Shish And Shipsh - Part The Second

So, with a determined Nana in tow, we board the log flume, and, as is traditional with your standard log-flume-based ride, you have two smaller drops before you reach the main event. And they're both fine and we're all having fun and Nana seems to be actually enjoying it. Until we round the corner and are confronted with the main drop. Now that it's staring us right in the face, it seems a lot higher than it did when we were on the ground looking up. Quite a lot higher. At this point, Nana is thinking that it's entirely possible she's made a mistake and I'm thinking that maybe we're about to give a sweet little old lady a massive coronary.

Our little raft crests the peak of the flume and we begin to plummet. Nana, naturally fearful that her long life is reaching an unexpectedly premature end, opens her mouth to scream. As she does so, two things occur at once. The first is that her natural parenting instinct kicks in and she becomes fearful that my younger brother (seated directly in front of her) is about to fall out. Her first thought is to grab hold of him to ensure his safety (the fact that is considerably heavier than her and would simply pull her overboard with him has not occurred to her). The second thing that happens is, as her lips are parting for the scream to escape, she can feel the Polygrip on her dentures loosening and the ersatz choppers beginning to ease their way forwards to freedom.

Torn between whether to save Grandson The Younger from a theme park based death or to prevent him receiving concussion from a set of dentures propelled into the back of his head at high speed, Nana spends the mercifully brief downward journey with one hand clamped on the Brother and the other clamped tightly over her mouth to prevent tooth escape. Bro does not fall out, the dentures are secure in their mouth-based incarceration and Nana has been too distracted to have a heart attack. Everybody wins.

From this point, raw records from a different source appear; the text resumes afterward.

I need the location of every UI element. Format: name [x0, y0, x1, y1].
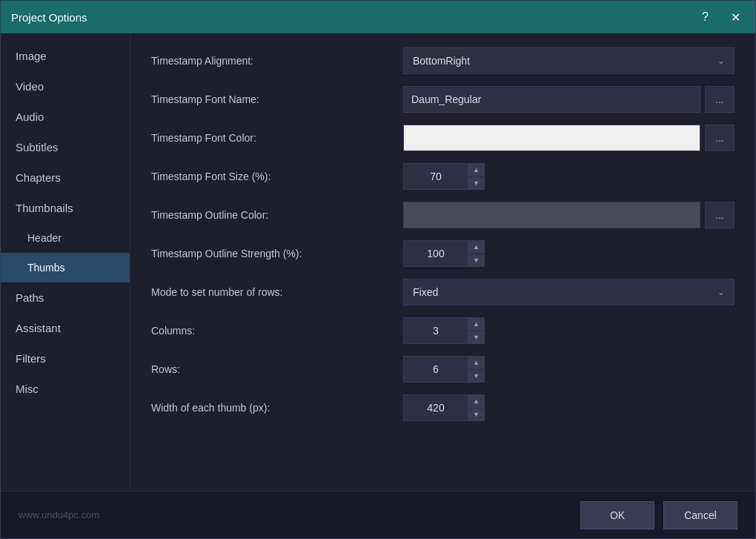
dialog-title: Project Options	[11, 11, 87, 24]
spinner-font-size-value: 70	[404, 171, 468, 182]
sidebar-item-subtitles[interactable]: Subtitles	[1, 132, 130, 162]
sidebar-item-video[interactable]: Video	[1, 71, 130, 102]
close-button[interactable]: ✕	[726, 9, 745, 26]
control-mode-rows: Fixed ⌄	[403, 279, 735, 305]
sidebar-item-thumbs[interactable]: Thumbs	[1, 253, 130, 282]
control-timestamp-font-color: ...	[403, 125, 735, 151]
label-mode-rows: Mode to set number of rows:	[151, 286, 403, 298]
spinner-width-thumb-down[interactable]: ▼	[468, 409, 484, 422]
sidebar-item-thumbnails[interactable]: Thumbnails	[1, 193, 130, 223]
spinner-width-thumb-arrows: ▲ ▼	[468, 394, 484, 421]
spinner-rows-arrows: ▲ ▼	[468, 356, 484, 383]
spinner-width-thumb: 420 ▲ ▼	[403, 394, 485, 421]
ok-button[interactable]: OK	[580, 501, 654, 529]
dialog-body: Image Video Audio Subtitles Chapters Thu…	[1, 33, 755, 491]
spinner-columns-up[interactable]: ▲	[468, 317, 484, 331]
ellipsis-outline-color-button[interactable]: ...	[705, 202, 735, 228]
select-timestamp-alignment-value: BottomRight	[413, 55, 470, 67]
spinner-width-thumb-value: 420	[404, 402, 468, 414]
select-timestamp-alignment[interactable]: BottomRight ⌄	[403, 47, 735, 74]
content-area: Timestamp Alignment: BottomRight ⌄ Times…	[130, 33, 755, 491]
row-timestamp-outline-color: Timestamp Outline Color: ...	[151, 201, 735, 229]
sidebar-item-filters[interactable]: Filters	[1, 343, 130, 374]
spinner-font-size: 70 ▲ ▼	[403, 163, 485, 190]
row-timestamp-font-color: Timestamp Font Color: ...	[151, 124, 735, 152]
sidebar-item-image[interactable]: Image	[1, 41, 130, 71]
spinner-rows-down[interactable]: ▼	[468, 370, 484, 383]
spinner-outline-strength: 100 ▲ ▼	[403, 240, 485, 267]
row-columns: Columns: 3 ▲ ▼	[151, 317, 735, 345]
spinner-columns-arrows: ▲ ▼	[468, 317, 484, 344]
spinner-font-size-arrows: ▲ ▼	[468, 163, 484, 190]
label-timestamp-alignment: Timestamp Alignment:	[151, 55, 403, 67]
spinner-rows: 6 ▲ ▼	[403, 356, 485, 383]
chevron-down-icon-2: ⌄	[717, 287, 725, 297]
spinner-outline-strength-up[interactable]: ▲	[468, 240, 484, 254]
control-width-thumb: 420 ▲ ▼	[403, 394, 735, 421]
project-options-dialog: Project Options ? ✕ Image Video Audio Su…	[0, 0, 756, 539]
row-mode-rows: Mode to set number of rows: Fixed ⌄	[151, 278, 735, 306]
row-timestamp-font-name: Timestamp Font Name: ...	[151, 85, 735, 113]
select-mode-rows-value: Fixed	[413, 286, 438, 298]
titlebar: Project Options ? ✕	[1, 1, 755, 33]
cancel-button[interactable]: Cancel	[663, 501, 737, 529]
spinner-rows-value: 6	[404, 363, 468, 375]
row-timestamp-font-size: Timestamp Font Size (%): 70 ▲ ▼	[151, 162, 735, 191]
label-timestamp-outline-color: Timestamp Outline Color:	[151, 209, 403, 221]
chevron-down-icon: ⌄	[717, 56, 725, 66]
label-columns: Columns:	[151, 325, 403, 337]
footer-buttons: OK Cancel	[580, 501, 737, 529]
dialog-footer: www.undu4pc.com OK Cancel	[1, 491, 755, 538]
label-timestamp-font-color: Timestamp Font Color:	[151, 132, 403, 144]
select-mode-rows[interactable]: Fixed ⌄	[403, 279, 735, 305]
control-timestamp-font-size: 70 ▲ ▼	[403, 163, 735, 190]
watermark: www.undu4pc.com	[19, 509, 99, 520]
control-timestamp-outline-strength: 100 ▲ ▼	[403, 240, 735, 267]
control-timestamp-font-name: ...	[403, 86, 735, 113]
spinner-rows-up[interactable]: ▲	[468, 356, 484, 370]
control-timestamp-outline-color: ...	[403, 202, 735, 228]
ellipsis-font-name-button[interactable]: ...	[705, 86, 735, 113]
row-rows: Rows: 6 ▲ ▼	[151, 355, 735, 383]
spinner-columns-value: 3	[404, 325, 468, 337]
sidebar-item-chapters[interactable]: Chapters	[1, 162, 130, 193]
row-timestamp-alignment: Timestamp Alignment: BottomRight ⌄	[151, 47, 735, 75]
sidebar-item-misc[interactable]: Misc	[1, 374, 130, 404]
spinner-outline-strength-value: 100	[404, 248, 468, 259]
spinner-outline-strength-down[interactable]: ▼	[468, 254, 484, 268]
sidebar-item-assistant[interactable]: Assistant	[1, 313, 130, 343]
spinner-columns: 3 ▲ ▼	[403, 317, 485, 344]
spinner-font-size-up[interactable]: ▲	[468, 163, 484, 177]
help-button[interactable]: ?	[697, 9, 713, 25]
row-width-thumb: Width of each thumb (px): 420 ▲ ▼	[151, 394, 735, 422]
spinner-font-size-down[interactable]: ▼	[468, 177, 484, 191]
spinner-outline-strength-arrows: ▲ ▼	[468, 240, 484, 267]
input-timestamp-font-name[interactable]	[403, 86, 700, 113]
ellipsis-font-color-button[interactable]: ...	[705, 125, 735, 151]
color-swatch-outline[interactable]	[403, 202, 700, 228]
spinner-width-thumb-up[interactable]: ▲	[468, 394, 484, 409]
label-timestamp-font-size: Timestamp Font Size (%):	[151, 171, 403, 182]
sidebar-item-header[interactable]: Header	[1, 223, 130, 253]
titlebar-buttons: ? ✕	[697, 9, 745, 26]
control-rows: 6 ▲ ▼	[403, 356, 735, 383]
control-timestamp-alignment: BottomRight ⌄	[403, 47, 735, 74]
control-columns: 3 ▲ ▼	[403, 317, 735, 344]
color-swatch-font[interactable]	[403, 125, 700, 151]
label-timestamp-font-name: Timestamp Font Name:	[151, 93, 403, 105]
label-width-thumb: Width of each thumb (px):	[151, 402, 403, 414]
label-rows: Rows:	[151, 363, 403, 375]
sidebar: Image Video Audio Subtitles Chapters Thu…	[1, 33, 130, 491]
sidebar-item-paths[interactable]: Paths	[1, 282, 130, 313]
spinner-columns-down[interactable]: ▼	[468, 331, 484, 345]
row-timestamp-outline-strength: Timestamp Outline Strength (%): 100 ▲ ▼	[151, 239, 735, 268]
sidebar-item-audio[interactable]: Audio	[1, 102, 130, 132]
label-timestamp-outline-strength: Timestamp Outline Strength (%):	[151, 248, 403, 259]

Of course, if she had lost her teeth, we could have spent the entire homeward journey getting her to say, "She sells sea shells on the sea shore". And she would've, too.



2 comments:

MJenks said...

Well, I must admit, I did have visions of a false bridge flying from her mouth and hitting unwary passer-by in the back of the noggin, rendering him unconscious. Hilariously unconscious, but KO-ed just the same.

That Baldy Fella said...

It was a close run thing. There nearly was a drive-by denturing.